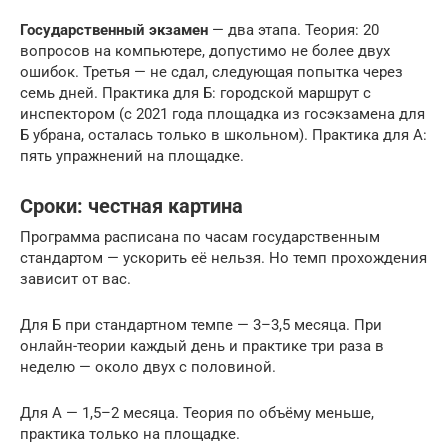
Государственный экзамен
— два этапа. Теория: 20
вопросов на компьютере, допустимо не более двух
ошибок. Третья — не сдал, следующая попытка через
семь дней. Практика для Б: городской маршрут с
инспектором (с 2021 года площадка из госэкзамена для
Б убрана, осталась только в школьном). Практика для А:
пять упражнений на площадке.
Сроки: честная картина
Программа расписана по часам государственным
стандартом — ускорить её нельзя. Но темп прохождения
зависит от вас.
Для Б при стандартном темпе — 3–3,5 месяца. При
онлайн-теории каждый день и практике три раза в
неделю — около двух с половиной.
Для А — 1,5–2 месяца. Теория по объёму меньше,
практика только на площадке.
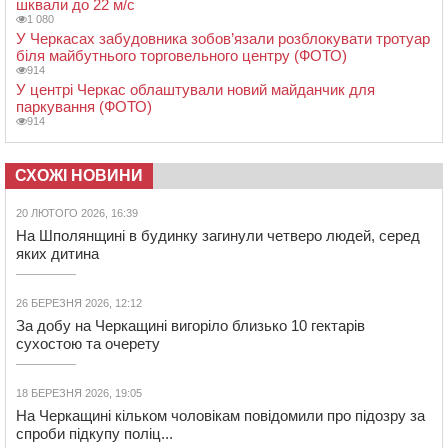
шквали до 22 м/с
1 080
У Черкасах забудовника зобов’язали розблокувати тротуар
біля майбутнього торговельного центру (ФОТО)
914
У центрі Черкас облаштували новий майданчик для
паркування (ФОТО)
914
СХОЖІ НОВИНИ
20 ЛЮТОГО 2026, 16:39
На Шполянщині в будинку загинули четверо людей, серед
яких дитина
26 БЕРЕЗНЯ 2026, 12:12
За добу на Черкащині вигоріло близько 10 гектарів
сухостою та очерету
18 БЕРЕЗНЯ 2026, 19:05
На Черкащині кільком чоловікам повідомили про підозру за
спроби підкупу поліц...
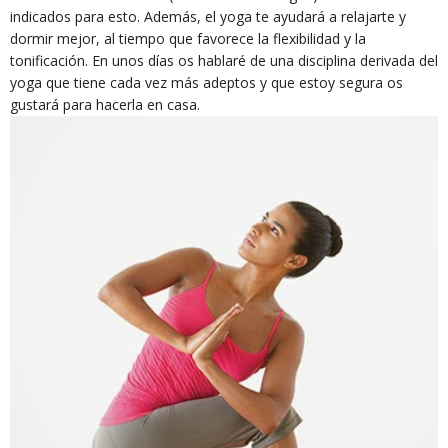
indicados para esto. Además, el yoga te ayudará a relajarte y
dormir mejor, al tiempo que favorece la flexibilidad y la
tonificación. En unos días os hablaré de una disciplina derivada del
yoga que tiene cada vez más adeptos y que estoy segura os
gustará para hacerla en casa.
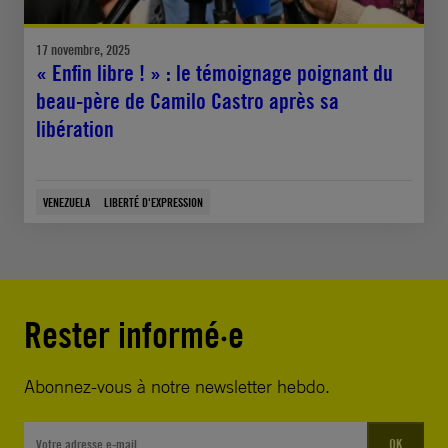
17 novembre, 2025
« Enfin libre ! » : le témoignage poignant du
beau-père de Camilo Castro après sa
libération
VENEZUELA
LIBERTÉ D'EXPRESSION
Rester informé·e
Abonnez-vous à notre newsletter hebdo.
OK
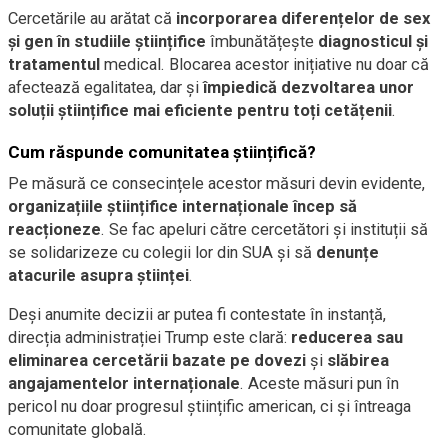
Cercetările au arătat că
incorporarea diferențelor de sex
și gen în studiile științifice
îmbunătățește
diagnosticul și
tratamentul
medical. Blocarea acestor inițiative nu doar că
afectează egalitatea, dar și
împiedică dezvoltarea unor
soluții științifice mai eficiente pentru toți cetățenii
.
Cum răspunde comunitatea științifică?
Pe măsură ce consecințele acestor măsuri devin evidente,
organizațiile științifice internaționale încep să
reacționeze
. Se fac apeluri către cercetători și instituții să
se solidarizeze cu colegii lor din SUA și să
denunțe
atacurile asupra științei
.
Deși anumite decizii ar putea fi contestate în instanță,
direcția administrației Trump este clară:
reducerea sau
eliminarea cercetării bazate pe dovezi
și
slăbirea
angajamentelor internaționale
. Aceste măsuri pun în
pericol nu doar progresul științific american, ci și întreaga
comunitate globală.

■ ■ ■ ■ ■

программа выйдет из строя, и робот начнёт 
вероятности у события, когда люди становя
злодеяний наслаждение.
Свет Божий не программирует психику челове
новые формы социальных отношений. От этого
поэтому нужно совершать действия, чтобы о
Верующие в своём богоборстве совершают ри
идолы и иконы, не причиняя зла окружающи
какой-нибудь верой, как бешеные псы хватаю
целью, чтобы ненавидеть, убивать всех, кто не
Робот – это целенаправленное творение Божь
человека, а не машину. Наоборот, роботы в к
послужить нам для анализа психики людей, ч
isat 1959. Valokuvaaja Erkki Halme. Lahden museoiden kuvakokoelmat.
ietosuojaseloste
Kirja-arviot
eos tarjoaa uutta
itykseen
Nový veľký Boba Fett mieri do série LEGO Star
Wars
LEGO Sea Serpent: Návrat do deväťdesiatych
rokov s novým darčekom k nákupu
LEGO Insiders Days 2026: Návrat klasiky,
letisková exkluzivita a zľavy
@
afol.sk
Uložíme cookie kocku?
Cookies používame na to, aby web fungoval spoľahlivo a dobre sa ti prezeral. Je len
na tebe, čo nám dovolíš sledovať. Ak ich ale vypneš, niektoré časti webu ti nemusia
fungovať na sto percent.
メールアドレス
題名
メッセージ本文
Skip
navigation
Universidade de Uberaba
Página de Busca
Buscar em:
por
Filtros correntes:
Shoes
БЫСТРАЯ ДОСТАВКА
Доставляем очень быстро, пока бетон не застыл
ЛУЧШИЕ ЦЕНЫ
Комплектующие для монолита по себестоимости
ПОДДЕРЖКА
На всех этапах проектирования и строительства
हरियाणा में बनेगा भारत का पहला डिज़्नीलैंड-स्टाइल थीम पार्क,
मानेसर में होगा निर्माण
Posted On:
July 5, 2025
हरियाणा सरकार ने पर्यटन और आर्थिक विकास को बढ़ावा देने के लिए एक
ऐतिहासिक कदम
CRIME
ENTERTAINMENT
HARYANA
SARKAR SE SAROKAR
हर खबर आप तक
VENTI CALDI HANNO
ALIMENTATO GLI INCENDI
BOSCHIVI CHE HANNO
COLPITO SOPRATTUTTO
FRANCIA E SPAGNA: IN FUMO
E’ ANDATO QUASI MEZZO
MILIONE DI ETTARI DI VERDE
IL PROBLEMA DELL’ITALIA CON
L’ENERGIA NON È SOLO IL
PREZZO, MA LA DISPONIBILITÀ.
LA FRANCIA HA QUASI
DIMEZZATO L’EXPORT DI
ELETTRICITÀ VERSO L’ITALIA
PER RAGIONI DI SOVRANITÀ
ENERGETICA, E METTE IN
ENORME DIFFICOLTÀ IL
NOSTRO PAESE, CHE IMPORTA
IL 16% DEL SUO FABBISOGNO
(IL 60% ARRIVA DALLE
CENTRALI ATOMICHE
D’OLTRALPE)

■ ■ ■ ■ ■

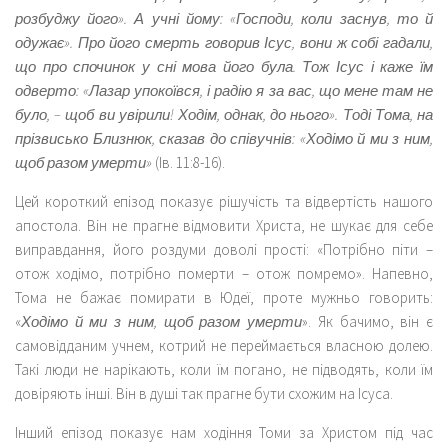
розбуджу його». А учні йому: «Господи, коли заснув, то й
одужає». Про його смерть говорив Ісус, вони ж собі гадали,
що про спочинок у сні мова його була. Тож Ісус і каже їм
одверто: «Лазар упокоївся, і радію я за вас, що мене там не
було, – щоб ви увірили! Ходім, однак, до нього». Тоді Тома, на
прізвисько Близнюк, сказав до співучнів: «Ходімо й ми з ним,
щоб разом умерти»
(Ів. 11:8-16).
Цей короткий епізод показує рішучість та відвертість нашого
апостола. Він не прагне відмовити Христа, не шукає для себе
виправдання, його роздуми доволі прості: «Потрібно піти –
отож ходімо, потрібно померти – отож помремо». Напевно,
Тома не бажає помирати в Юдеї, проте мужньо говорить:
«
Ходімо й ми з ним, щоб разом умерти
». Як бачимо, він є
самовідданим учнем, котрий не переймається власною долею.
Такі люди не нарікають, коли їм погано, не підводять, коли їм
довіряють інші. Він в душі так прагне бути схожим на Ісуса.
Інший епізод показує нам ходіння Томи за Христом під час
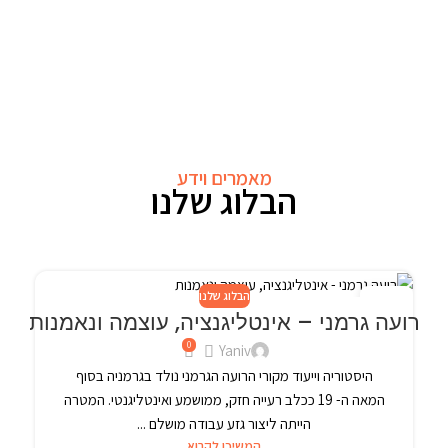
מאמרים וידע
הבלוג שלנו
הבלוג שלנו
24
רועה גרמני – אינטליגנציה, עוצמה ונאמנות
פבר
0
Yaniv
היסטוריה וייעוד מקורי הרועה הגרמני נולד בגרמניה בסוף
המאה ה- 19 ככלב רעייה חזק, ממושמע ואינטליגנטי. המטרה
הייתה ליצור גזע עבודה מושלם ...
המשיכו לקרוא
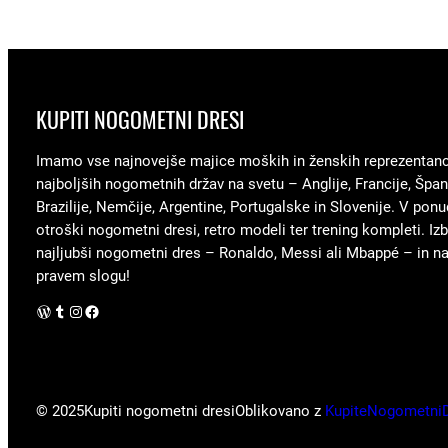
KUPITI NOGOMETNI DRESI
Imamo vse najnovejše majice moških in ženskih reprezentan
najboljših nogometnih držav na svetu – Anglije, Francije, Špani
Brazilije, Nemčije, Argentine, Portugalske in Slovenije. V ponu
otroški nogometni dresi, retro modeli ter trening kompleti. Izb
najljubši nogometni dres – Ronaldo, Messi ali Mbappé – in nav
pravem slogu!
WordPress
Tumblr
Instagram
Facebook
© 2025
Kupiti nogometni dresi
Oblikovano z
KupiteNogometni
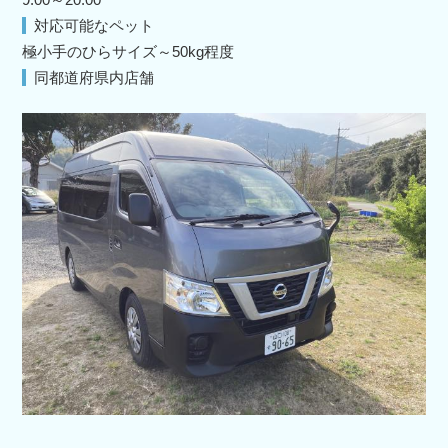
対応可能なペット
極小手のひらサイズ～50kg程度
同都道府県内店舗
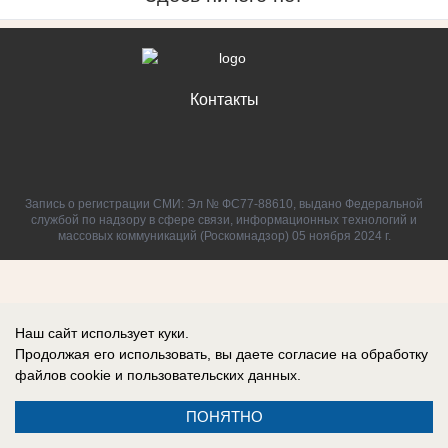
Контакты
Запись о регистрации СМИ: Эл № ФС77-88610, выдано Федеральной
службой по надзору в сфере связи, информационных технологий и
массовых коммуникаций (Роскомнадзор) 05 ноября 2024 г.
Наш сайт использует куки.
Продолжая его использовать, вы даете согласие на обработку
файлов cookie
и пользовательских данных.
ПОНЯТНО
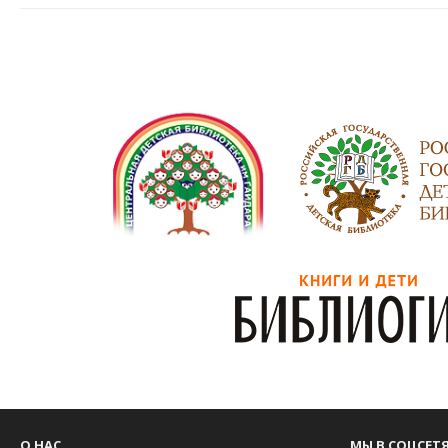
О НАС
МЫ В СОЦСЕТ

■ ■ ■ ■ ■

Going back over the entries above, copy word for word every line from the one that has "Государственный экзамен" on through the one that has "Для Б при стандартном".

**Solution to the problem**
Государственный экзамен
— два этапа. Теория: 20
вопросов на компьютере, допустимо не более двух
ошибок. Третья — не сдал, следующая попытка через
семь дней. Практика для Б: городской маршрут с
инспектором (с 2021 года площадка из госэкзамена для
Б убрана, осталась только в школьном). Практика для А:
пять упражнений на площадке.
Сроки: честная картина
Программа расписана по часам государственным
стандартом — ускорить её нельзя. Но темп прохождения
зависит от вас.
Для Б при стандартном темпе — 3–3,5 месяца. При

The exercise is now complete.